Brownie
Player Valuation: £70m
I'm quite interested by the winger situation. It isn't just here, it's right across the premier league; managers really don't seem to trust them.
A huge part of any wingers game is to have a decent defensive relationship with his fullback, and it works vice versa when attacking on the overlap. Yet as 4.2.3.1 has taken over, and the game has got more defensive it seems as though the trust has gone in 'widemen' to be able to muck in. As so we see Besic and Cleverley, or as yesterday Naismith and Kone ahead of the fullbacks. Liverpool had Ings wide left yesterday.
And this is where I don't really get it. Strikers are terrible defenders, for good reason; I'd much rather have them working on the finishing in training, than worrying about tracking marauding fullbacks. Kone completely lost Azpilacueta yesterday, for instance.
Yet deploying a striker out there seems to be seen as the safer option than any of our wingers, who are surely more adept in that position, and have the added role of occupying the fullbacks mind. (There is no way Ivanovich would have been pushing as high up the pitch if he had someone with pace like Del or Lennon ready to counter past him.)

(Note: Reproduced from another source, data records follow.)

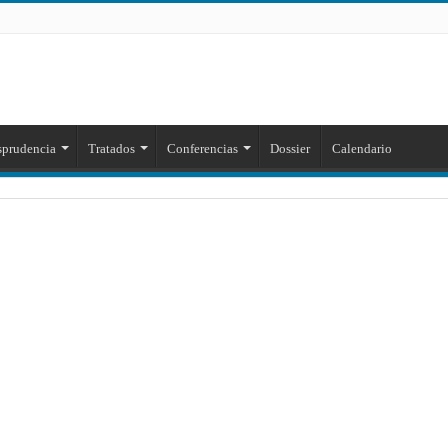
sprudencia
Tratados
Conferencias
Dossier
Calendario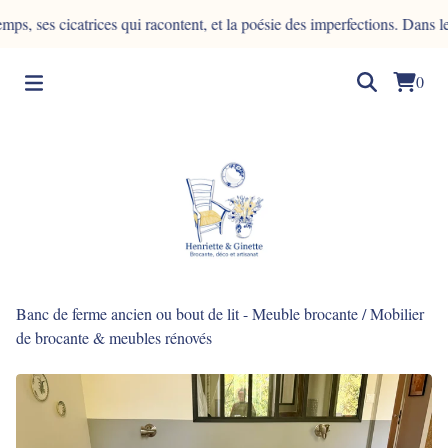
 cicatrices qui racontent, et la poésie des imperfections. Dans le bois,
0
Banc de ferme ancien ou bout de lit - Meuble brocante
/
Mobilier
de brocante & meubles rénovés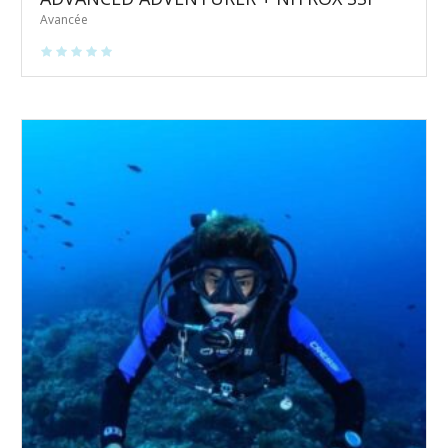
Avancée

I just haven't seen any evidence that our wide players aren't capable of performing both functions. If it turns out they can't, then that's what they have to be concentrating on in training themselves, rather than being stuck on the bench game after game with the tag 'flair player' working against their best interests.
For us it's more a case of squeezing in people that can play with their back to goal. Neither of our first choice central attacking players are great at it, so we have to sacrifice the wide positions to get Cleverley/Naismith/Kone on the pitch. Nothing wrong with it for me: if that's what you have to do to have a balanced side then that's what you do.